-- Entries supplied follows --

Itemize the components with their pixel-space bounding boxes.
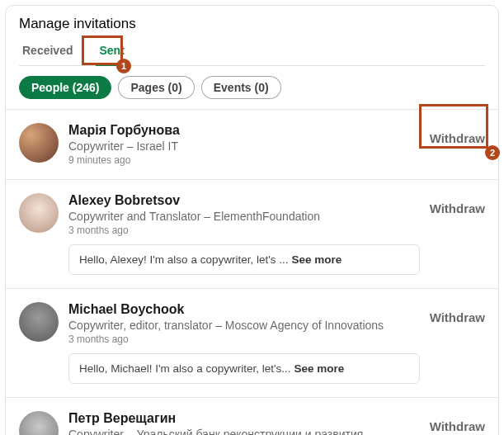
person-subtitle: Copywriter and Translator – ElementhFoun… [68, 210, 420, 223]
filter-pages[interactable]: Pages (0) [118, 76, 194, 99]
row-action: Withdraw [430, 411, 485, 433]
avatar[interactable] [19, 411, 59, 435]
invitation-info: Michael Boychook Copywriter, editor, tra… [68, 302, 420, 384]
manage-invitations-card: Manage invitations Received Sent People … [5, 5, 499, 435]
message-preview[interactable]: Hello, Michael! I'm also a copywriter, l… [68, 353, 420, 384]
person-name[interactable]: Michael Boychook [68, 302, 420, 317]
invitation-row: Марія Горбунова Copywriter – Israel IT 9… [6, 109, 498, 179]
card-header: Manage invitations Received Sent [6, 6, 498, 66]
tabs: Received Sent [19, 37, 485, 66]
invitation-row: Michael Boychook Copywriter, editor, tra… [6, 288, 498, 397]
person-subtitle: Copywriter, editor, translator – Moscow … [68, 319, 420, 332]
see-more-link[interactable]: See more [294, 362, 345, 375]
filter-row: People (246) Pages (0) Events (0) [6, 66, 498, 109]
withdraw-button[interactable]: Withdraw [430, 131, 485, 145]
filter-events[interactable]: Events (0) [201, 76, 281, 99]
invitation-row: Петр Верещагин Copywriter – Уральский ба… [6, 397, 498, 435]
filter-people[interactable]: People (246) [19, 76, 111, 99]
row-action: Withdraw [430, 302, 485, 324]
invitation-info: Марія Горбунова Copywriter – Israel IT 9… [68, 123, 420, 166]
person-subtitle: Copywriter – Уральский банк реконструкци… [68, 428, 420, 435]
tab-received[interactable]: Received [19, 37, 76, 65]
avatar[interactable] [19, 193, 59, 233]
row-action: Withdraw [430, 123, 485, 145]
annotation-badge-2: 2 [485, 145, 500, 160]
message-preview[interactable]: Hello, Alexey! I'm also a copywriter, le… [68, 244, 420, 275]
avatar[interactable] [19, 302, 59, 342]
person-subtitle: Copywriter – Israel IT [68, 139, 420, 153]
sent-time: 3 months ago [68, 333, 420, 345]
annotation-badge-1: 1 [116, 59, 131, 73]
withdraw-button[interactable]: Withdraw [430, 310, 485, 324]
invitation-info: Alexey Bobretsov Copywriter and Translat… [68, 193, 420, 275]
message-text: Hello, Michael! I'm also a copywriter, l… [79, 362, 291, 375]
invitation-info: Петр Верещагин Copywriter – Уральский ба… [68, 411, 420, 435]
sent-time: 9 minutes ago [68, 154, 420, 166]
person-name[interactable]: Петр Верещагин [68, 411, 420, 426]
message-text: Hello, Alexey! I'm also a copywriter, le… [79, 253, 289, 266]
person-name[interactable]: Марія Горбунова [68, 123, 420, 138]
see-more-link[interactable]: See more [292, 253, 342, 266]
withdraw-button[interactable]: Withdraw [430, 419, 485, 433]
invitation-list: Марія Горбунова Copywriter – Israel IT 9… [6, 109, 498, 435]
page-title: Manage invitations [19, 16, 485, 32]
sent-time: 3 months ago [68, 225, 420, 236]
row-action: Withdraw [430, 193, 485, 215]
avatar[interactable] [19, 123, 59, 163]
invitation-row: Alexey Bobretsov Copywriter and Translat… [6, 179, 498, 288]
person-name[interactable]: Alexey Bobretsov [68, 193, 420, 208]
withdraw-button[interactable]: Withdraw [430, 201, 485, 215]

-- Entries supplied concluded --
-- Entries supplied follows --

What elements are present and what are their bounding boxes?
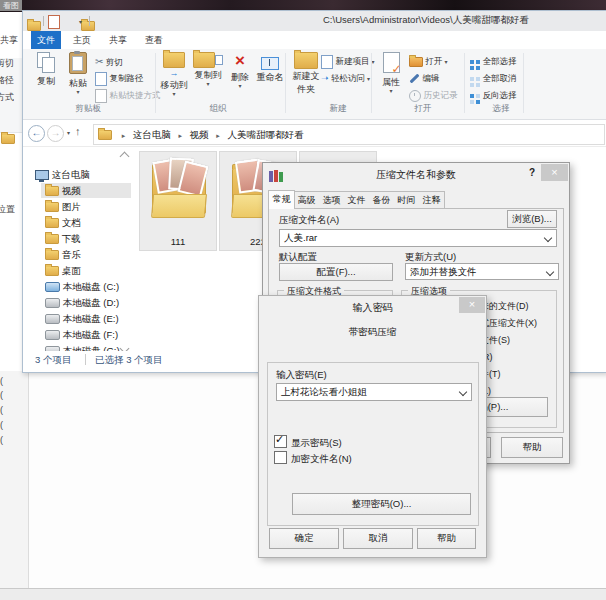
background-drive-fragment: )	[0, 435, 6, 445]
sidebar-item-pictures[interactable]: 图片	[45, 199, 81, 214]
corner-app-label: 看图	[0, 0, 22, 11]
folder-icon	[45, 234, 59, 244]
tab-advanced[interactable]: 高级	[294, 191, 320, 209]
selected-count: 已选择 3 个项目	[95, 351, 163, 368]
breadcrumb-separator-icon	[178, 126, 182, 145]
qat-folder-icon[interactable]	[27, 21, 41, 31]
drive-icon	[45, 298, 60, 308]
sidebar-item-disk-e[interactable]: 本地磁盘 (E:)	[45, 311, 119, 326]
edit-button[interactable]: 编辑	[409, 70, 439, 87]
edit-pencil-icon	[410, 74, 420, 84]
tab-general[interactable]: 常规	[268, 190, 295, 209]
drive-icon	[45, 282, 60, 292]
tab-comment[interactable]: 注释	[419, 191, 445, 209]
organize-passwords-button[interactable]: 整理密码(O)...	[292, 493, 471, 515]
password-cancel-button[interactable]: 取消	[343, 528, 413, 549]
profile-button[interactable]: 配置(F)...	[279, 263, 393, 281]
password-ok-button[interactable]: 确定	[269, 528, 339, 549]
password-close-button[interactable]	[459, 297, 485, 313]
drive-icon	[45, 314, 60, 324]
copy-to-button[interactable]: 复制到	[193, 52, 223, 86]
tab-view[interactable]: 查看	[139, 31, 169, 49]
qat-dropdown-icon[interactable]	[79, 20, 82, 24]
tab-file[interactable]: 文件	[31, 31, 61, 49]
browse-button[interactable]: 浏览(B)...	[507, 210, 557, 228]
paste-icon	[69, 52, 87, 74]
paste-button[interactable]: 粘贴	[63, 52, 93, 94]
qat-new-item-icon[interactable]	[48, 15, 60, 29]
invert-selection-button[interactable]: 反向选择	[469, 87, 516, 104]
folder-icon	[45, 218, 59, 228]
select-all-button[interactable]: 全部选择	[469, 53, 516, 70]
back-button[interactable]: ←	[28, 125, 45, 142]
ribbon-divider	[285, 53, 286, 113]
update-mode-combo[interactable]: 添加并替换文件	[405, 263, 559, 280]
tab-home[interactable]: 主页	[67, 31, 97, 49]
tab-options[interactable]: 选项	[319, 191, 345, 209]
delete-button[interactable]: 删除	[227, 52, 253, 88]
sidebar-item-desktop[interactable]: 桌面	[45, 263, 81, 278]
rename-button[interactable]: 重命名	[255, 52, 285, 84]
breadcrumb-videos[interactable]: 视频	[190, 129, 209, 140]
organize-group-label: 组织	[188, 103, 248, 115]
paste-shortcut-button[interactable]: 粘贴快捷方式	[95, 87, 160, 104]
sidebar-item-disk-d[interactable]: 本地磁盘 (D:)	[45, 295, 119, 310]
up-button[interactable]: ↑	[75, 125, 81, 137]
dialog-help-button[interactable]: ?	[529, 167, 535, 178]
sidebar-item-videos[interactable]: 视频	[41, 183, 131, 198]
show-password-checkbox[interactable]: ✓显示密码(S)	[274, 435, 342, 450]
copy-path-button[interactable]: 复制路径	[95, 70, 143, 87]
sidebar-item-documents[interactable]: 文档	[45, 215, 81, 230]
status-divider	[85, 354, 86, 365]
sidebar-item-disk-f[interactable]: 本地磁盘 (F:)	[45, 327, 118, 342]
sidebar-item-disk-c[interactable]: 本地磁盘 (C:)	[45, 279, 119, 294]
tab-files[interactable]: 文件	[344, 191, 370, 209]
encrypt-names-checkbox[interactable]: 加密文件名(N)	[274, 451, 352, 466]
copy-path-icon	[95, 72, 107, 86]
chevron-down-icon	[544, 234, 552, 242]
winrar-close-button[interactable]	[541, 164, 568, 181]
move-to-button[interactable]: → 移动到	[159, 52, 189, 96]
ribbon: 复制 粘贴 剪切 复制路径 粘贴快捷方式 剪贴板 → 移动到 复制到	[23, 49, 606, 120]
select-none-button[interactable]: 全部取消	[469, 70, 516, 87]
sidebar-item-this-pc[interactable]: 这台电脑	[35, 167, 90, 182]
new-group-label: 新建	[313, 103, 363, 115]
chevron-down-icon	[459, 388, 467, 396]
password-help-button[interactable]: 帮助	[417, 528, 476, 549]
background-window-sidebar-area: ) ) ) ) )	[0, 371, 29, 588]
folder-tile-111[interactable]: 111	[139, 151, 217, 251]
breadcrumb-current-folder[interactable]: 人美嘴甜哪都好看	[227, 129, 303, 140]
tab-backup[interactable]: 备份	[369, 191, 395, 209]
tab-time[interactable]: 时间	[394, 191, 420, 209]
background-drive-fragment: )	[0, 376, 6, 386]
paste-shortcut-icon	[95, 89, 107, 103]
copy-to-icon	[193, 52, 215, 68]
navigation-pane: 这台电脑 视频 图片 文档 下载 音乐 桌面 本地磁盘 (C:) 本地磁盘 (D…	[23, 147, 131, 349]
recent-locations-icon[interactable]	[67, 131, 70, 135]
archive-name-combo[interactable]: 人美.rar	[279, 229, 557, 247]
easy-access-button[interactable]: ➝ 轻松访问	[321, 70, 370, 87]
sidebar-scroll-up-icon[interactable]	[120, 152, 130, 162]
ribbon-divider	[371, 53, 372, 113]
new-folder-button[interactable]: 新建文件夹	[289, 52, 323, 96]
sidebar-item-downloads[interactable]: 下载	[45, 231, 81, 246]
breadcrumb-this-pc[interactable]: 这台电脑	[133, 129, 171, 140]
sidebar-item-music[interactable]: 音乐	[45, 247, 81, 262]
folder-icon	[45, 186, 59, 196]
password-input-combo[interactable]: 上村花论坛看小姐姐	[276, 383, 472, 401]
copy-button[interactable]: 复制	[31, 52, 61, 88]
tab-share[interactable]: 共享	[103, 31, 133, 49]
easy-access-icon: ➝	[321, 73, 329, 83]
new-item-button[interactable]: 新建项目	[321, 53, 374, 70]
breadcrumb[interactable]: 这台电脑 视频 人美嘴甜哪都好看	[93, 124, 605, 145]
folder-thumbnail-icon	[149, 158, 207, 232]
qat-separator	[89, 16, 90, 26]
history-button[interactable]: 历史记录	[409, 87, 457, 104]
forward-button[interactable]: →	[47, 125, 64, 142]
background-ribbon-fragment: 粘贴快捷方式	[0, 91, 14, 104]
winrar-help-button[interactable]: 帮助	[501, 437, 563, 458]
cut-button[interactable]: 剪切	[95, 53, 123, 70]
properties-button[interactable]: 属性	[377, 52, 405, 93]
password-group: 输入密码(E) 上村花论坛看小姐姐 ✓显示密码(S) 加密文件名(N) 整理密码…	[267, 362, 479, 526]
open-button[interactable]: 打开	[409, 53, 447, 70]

-- Entries supplied concluded --

Take every line from the data that contains the word "person".

person-subtitle: Copywriter and Translator – ElementhFoun… [68, 210, 420, 223]
person-name[interactable]: Michael Boychook [68, 302, 420, 317]
person-subtitle: Copywriter, editor, translator – Moscow … [68, 319, 420, 332]
person-subtitle: Copywriter – Уральский банк реконструкци… [68, 428, 420, 435]
person-subtitle: Copywriter – Israel IT [68, 139, 420, 153]
person-name[interactable]: Петр Верещагин [68, 411, 420, 426]
person-name[interactable]: Марія Горбунова [68, 123, 420, 138]
person-name[interactable]: Alexey Bobretsov [68, 193, 420, 208]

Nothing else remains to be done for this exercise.